Par L'intranquille le samedi 17 mars 2007, 16:02 - Lien permanent
En politique, avoir le sens de la meute à défaut d'avoir celui de l'intérêt général est une qualité indispensable pour concourir à autre chose qu'une élection cantonale partielle. Atteindre un niveau de responsabilité nationale exige certes des compétences mais aussi une certaine consistance politique.
Alors de deux choses l'une : soit Eric Besson s'est vu reconnaître d'incontestable qualité technocratique et a monté les marches les une après les autres en apprenant sur le tas à faire de la politique soit ces dernières sorties ont été organisées de haute main pour détruire Ségolène Royal. Et dans ce cas la seule question qui se pose est « pour qui roule-t-il ? »
En pleine campagne présidentielle, un député PS, membre du bureau national et chargé de l'évaluation du programme démissionne à cause d'un échange un peu vif qu'un Fabius ou un DSK aurait jeté aux oubliettes la minute suivante. Un échange dur qui aurait inspiré à un conseiller municipal du village picard de Mézerolles d'aller s'expliquer les yeux dans les yeux avec son ou ses détracteurs.
Mais voilà, notre député ne l'a pas supporté et a préféré quitter le navire en pleine tempête pour sauver son honneur atteint. Quelques heures plus tard, il supporte encore moins la remarque « désobligeante » de la candidate quant à son niveau de popularité. Pour préserver l’estime de lui même, il choisit alors de cumuler les fautes politiques plutôt que de se taire. Il organise une conférence de presse pour expliquer les vraies raisons de sa démission et annoncer sa décision de quitter le parti et ne pas se représenter à ses mandats électifs. Sniff ! Sniff ! Les médias lui donne enfin ladite popularité avant de retrouver dès le lendemain des débats plus sérieux.

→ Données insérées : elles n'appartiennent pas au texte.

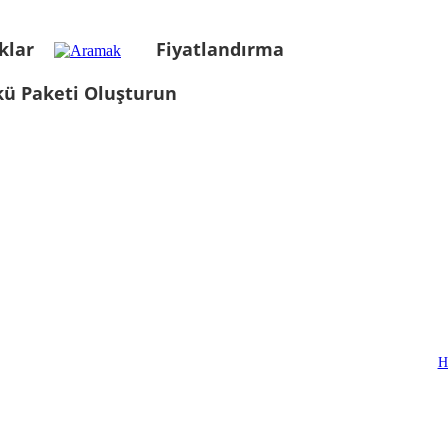
klar
Fiyatlandırma
kü Paketi Oluşturun
H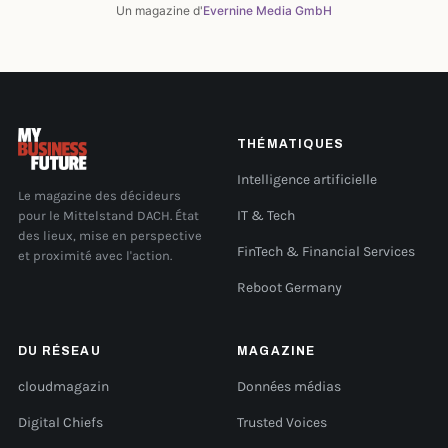
Un magazine d'
Evernine Media GmbH
THÉMATIQUES
Intelligence artificielle
Le magazine des décideurs
pour le Mittelstand DACH. État
IT & Tech
des lieux, mise en perspective
FinTech & Financial Services
et proximité avec l'action.
Reboot Germany
DU RÉSEAU
MAGAZINE
cloudmagazin
Données médias
Digital Chiefs
Trusted Voices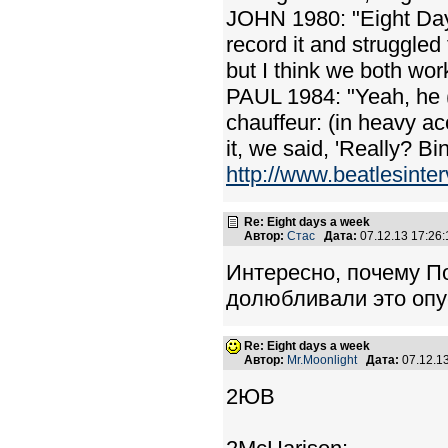
JOHN 1980: "Eight Day
record it and struggled t
but I think we both wor
PAUL 1984: "Yeah, he (
chauffeur: (in heavy a
it, we said, 'Really? Bin
http://www.beatlesinte
Re: Eight days a week
Автор:
Стас
Дата:
07.12.13 17:2
Интересно, почему По
долюбливали это опу
Re: Eight days a week
Автор:
Mr.Moonlight
Дата:
07.12.1
2ЮВ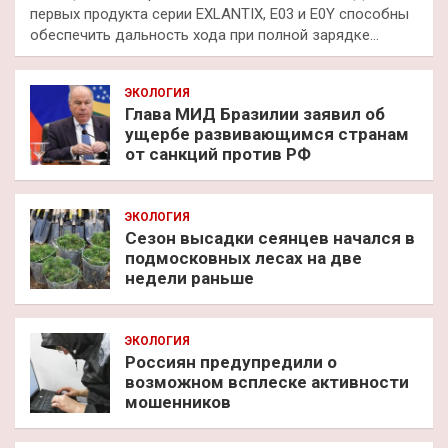
первых продукта серии EXLANTIX, E03 и E0Y способны
обеспечить дальность хода при полной зарядке…
ЭКОЛОГИЯ
Глава МИД Бразилии заявил об
ущербе развивающимся странам
от санкций против РФ
ЭКОЛОГИЯ
Сезон высадки сеянцев начался в
подмосковных лесах на две
недели раньше
ЭКОЛОГИЯ
Россиян предупредили о
возможном всплеске активности
мошенников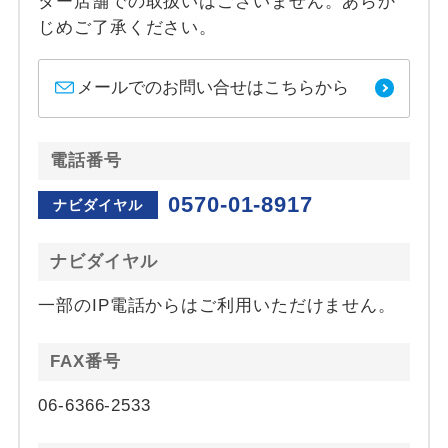
ター店舗での取扱いはございません。あらか
じめご了承ください。
メールでのお問い合せはこちらから
電話番号
0570-01-8917
ナビダイヤル
ナビダイヤル
一部のIP電話からはご利用いただけません。
FAX番号
06-6366-2533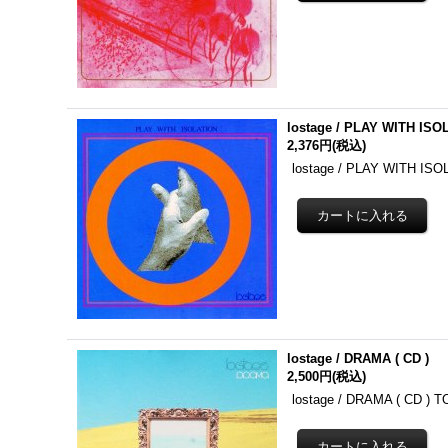
lostage / PLAY WITH ISOL
2,376円
(税込)
lostage / PLAY WITH I
lostage / DRAMA ( CD )
2,500円
(税込)
lostage / DRAMA ( CD ) T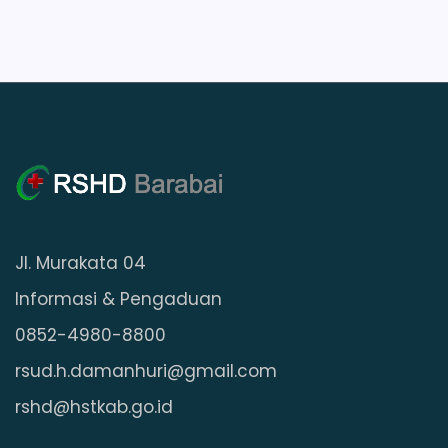
Jl. Murakata 04
Informasi & Pengaduan
0852-4980-8800
rsud.h.damanhuri@gmail.com
rshd@hstkab.go.id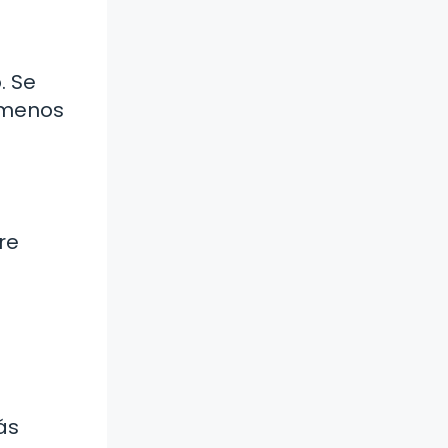
. Se
s menos
re
ás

A ce niveau, la décence déjà largement atteinte, aurait dû lui inspirer de se faire oublier, de se retirer de la vie parisienne à défaut de politique, de laisser que la campagne se termine avant d’user de ses fléchettes ou alors de rejoindre la villégiature jospinienne.

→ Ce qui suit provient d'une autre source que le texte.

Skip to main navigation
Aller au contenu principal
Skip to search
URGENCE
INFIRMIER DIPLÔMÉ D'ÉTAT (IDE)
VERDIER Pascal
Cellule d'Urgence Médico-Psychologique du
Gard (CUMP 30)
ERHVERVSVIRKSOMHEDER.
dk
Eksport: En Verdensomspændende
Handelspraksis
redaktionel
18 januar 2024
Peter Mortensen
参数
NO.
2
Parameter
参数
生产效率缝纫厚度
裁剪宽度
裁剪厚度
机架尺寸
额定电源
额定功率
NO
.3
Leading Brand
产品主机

Notre chevalier servant qui avait dû confondre les Bisounours et le Petit village dans les nuages avec la vie politique écrit en quelques jours un livre au vitriol contre la candidate de son (ex) camp, trouve un éditeur qui s'active pour annoncer la sortie du livre en même pas quinze jours, en pleine campagne officielle... Les bonnes feuilles se répandent dans la presse avec pour objectif d'entraver la dynamique de la campagne de Ségolène Royal que l'auteur classe parmi les candidats les plus dangereux juste après Le Pen !
Là, la traîtrise porte un nom : le déshonneur pour un calcul à la petite semaine.

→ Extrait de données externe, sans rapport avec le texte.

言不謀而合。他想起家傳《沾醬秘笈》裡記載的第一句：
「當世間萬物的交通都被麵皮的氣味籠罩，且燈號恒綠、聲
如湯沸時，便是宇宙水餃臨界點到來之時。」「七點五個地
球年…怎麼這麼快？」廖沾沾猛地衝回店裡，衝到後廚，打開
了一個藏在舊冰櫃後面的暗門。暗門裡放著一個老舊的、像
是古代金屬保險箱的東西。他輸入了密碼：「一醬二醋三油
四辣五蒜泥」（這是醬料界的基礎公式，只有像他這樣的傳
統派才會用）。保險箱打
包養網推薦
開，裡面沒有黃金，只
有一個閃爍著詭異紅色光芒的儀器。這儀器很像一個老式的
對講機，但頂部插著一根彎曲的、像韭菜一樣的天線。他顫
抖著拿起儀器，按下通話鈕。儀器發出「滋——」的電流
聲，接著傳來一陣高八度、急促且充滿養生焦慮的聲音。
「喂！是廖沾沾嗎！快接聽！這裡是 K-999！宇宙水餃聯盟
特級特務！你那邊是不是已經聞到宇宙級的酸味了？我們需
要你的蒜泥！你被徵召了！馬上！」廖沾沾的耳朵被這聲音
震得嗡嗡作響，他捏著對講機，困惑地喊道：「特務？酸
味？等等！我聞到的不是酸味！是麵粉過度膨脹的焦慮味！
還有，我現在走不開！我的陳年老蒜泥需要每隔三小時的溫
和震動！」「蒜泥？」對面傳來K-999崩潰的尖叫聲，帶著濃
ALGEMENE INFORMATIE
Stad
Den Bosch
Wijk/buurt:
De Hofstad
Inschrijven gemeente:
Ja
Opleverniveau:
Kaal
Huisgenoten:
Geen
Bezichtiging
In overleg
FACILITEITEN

Qui demain, à gauche, pourra s'appuyer sur tant d’ego ? Pour qui roule Besson ? Sarkozy, son bon ami ou quelqu'un d'autre qui ne se remettrait jamais de la victoire de Ségolène. En réalité, la première hypothèse est celle qui retient le plus notre attention. Car une telle félonie ne peut s'oublier qu'à droite mais pour gagner quoi ? Retrouver l'amitié blessée de Sarkozy ou gagner une circonscription acquise au PS ?
La suite des événements nous répondra certainement. Tout comme l’effet attendu sera semblable à un pschitt ! de dégonflé. Jamais en politique quinze jours n’avaient rassemblé chez un seul homme l’expression de tant d’orgueil, d’irresponsabilité, d’infidélité puis de trahison.